[Transcribed page contents]
------

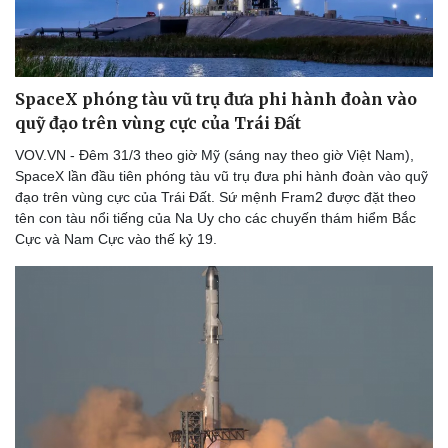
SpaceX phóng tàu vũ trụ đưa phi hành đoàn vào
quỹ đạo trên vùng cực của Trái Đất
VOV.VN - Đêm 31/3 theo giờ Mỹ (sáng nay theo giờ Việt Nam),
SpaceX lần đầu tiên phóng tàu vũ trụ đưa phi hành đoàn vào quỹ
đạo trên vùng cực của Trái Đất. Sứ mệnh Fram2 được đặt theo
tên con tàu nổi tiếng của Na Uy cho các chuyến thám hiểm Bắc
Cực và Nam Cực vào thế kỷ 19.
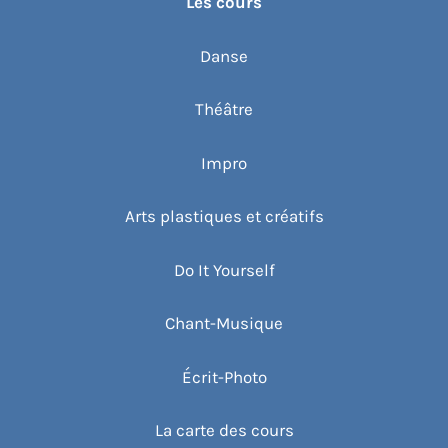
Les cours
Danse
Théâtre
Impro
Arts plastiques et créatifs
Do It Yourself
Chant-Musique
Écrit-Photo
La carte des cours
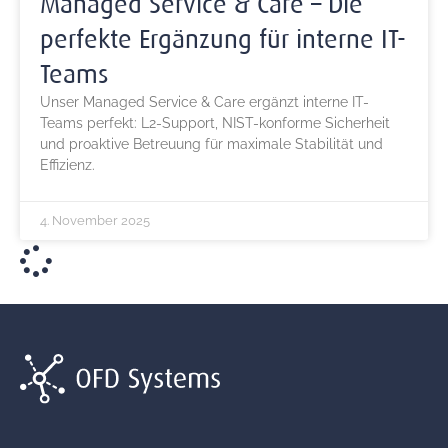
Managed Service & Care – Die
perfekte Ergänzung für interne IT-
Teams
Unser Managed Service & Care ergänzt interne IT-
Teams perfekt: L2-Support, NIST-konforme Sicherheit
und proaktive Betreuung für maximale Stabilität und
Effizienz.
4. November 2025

------

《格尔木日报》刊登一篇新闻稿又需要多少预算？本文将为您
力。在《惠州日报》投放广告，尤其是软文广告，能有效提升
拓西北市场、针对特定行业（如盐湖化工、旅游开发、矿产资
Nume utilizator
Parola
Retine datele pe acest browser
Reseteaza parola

------

- [PROMPT]: All that is wanted is the stretch of lines above from the one containing "拓西北市场、针对特定行业（如盐湖化工、旅游开发、矿产资" through the one containing "Reseteaza parola", duplicated exactly.

- [RESULT OF THE TASK]:
拓西北市场、针对特定行业（如盐湖化工、旅游开发、矿产资
Nume utilizator
Parola
Retine datele pe acest browser
Reseteaza parola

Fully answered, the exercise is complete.